Stored records:
......

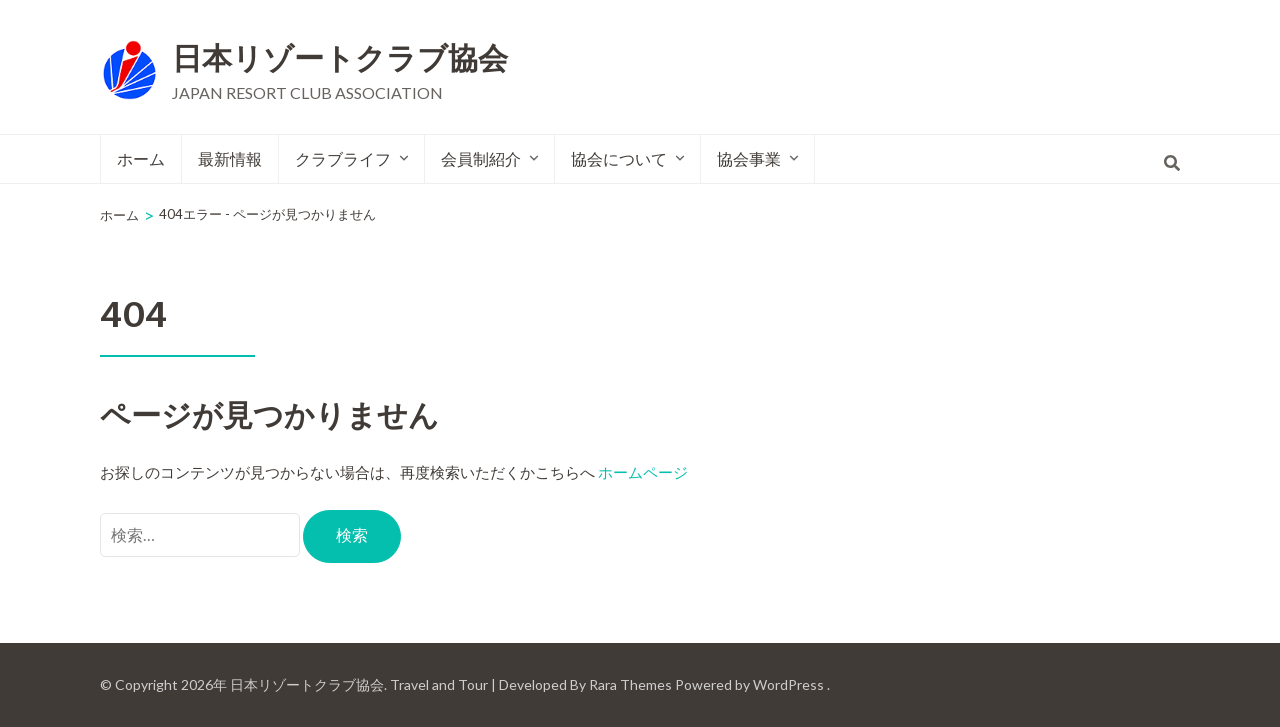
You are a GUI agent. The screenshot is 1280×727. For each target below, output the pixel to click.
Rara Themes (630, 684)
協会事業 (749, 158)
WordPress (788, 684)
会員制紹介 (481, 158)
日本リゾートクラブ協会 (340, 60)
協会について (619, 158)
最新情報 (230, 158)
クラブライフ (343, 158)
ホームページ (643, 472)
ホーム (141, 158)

......

What you will do
Your copy should hold each line above exactly and no pictures at all.

Exercise output
You are a GUI agent. The screenshot is 1280×727. For each target below, output the pixel to click.
Rara Themes (630, 684)
協会事業 (749, 158)
WordPress (788, 684)
会員制紹介 (481, 158)
日本リゾートクラブ協会 (340, 60)
協会について (619, 158)
最新情報 (230, 158)
クラブライフ (343, 158)
ホームページ (643, 472)
ホーム (141, 158)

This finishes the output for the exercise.